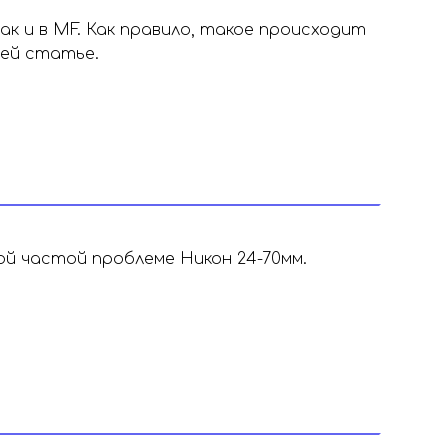
к и в MF. Как правило, такое происходит
шей статье.
ой частой проблеме Никон 24-70мм.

------------------------------------------------------------

* **WHAT YOU HAVE TO DO**:
Apart from the pictures, restate all of the listing above exactly.

* **SOLUTION FOR THIS TASK**:
к и в MF. Как правило, такое происходит
шей статье.
ой частой проблеме Никон 24-70мм.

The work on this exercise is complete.